* Dataset records
=== Begin Enclosure ===
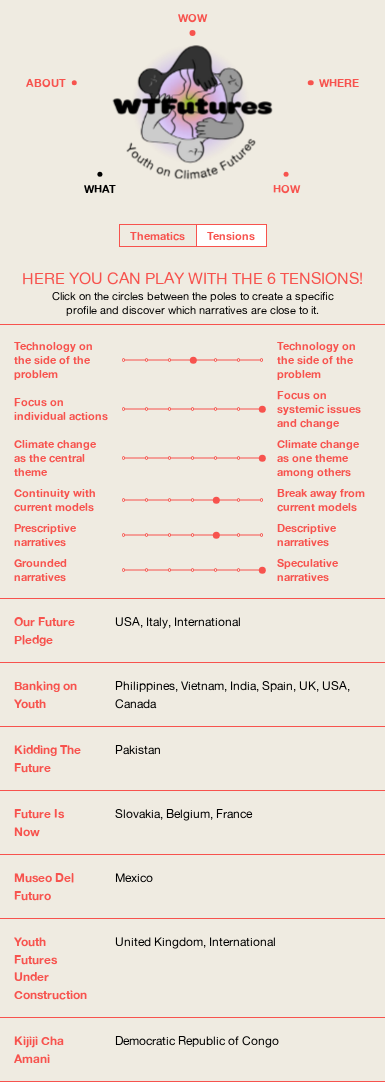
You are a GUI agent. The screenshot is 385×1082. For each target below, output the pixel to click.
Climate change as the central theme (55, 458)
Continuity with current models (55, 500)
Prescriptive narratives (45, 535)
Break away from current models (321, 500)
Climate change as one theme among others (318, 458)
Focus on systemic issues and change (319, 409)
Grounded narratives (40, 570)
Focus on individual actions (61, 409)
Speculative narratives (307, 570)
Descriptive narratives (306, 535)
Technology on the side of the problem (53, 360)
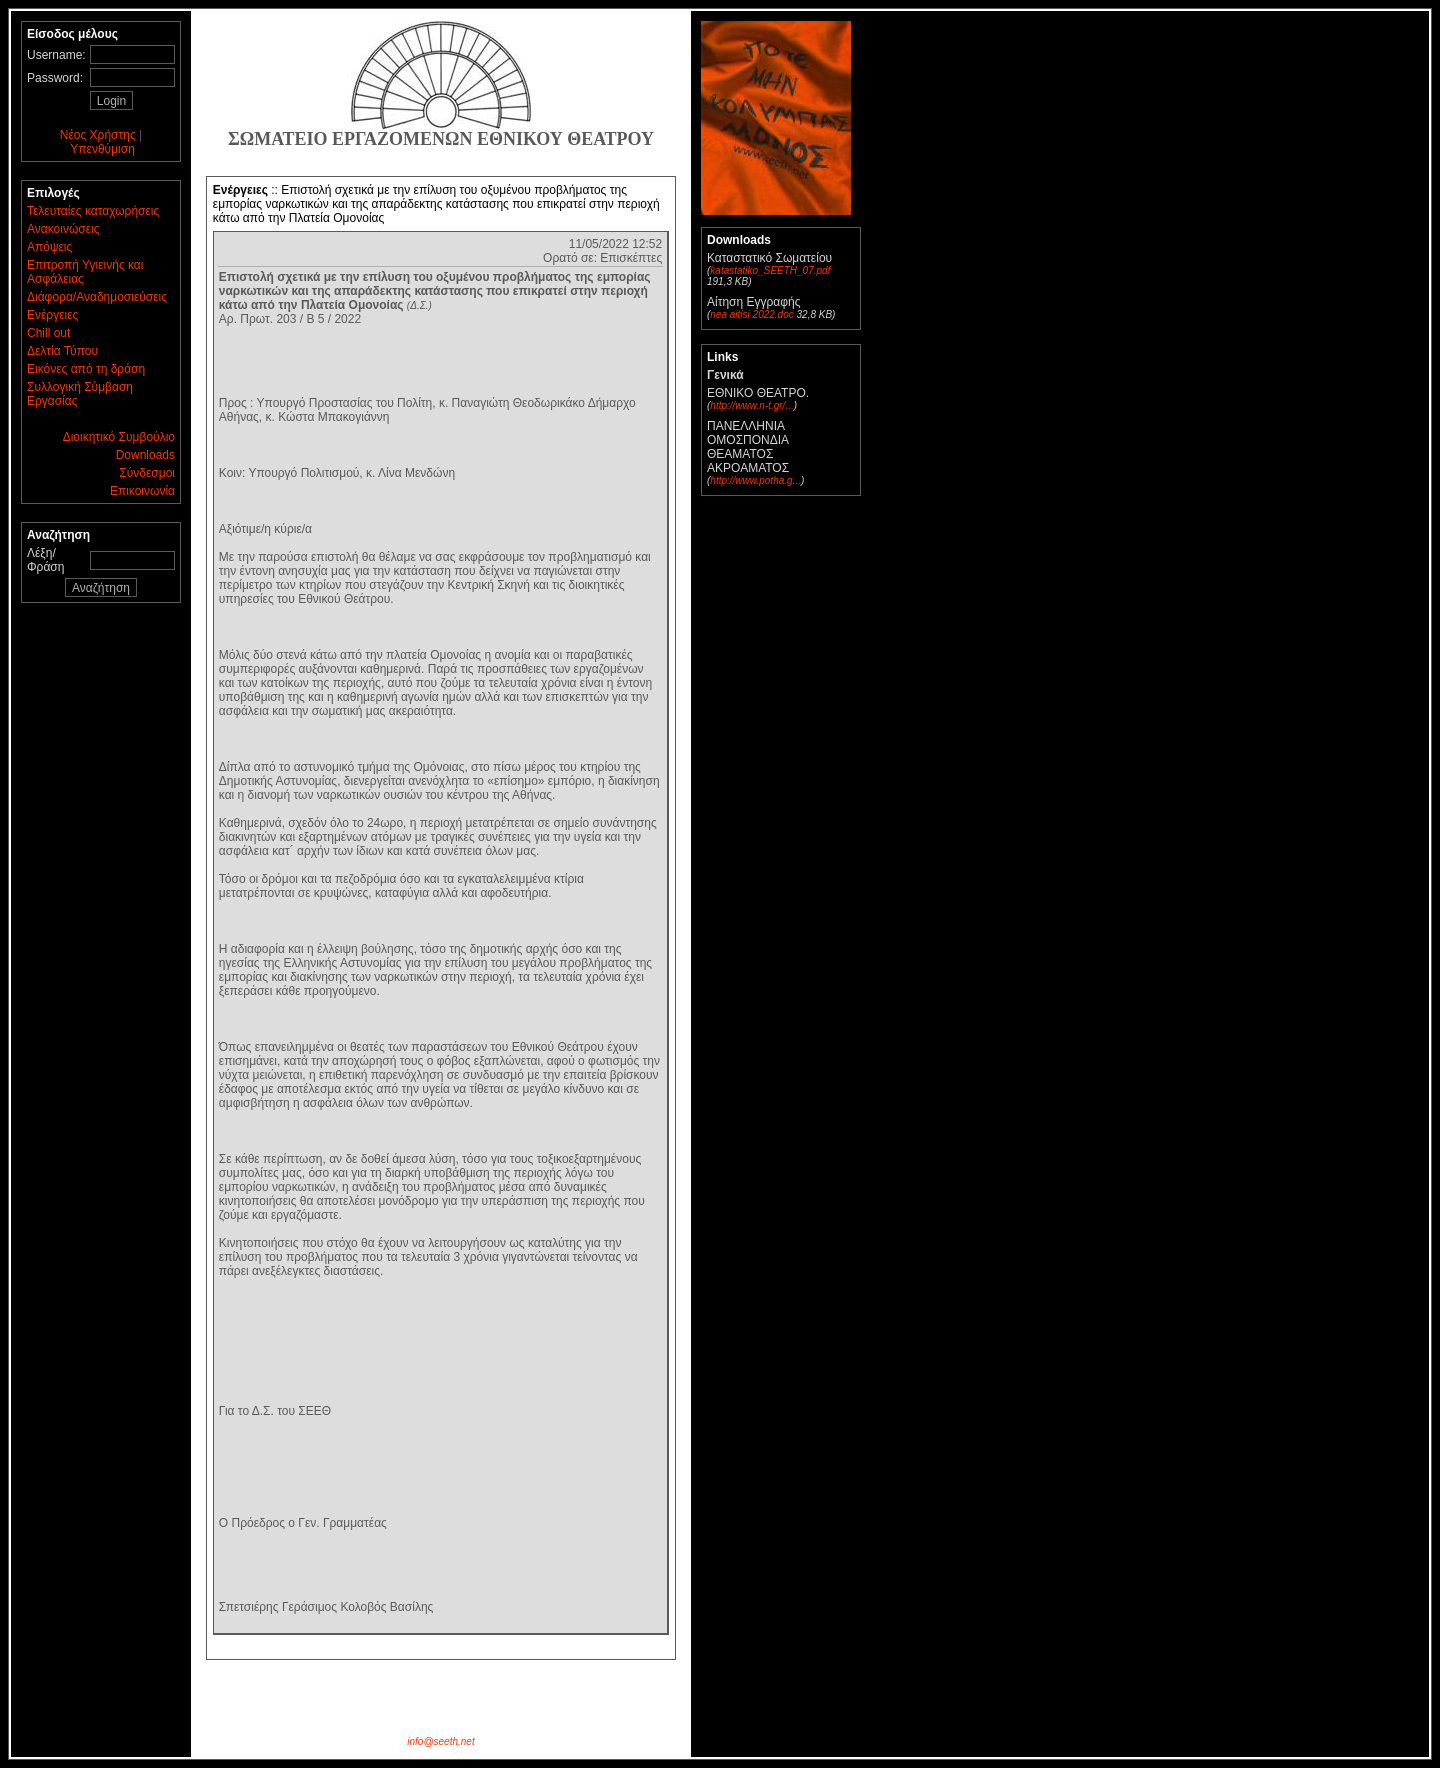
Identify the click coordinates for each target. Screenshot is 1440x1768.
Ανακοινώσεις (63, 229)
=== End Enclosure ===
* Your goal
Please copy out each line of the data in which the word "theme" occurs.

* Written answer
Climate change as the central theme (55, 458)
Climate change as one theme among others (318, 458)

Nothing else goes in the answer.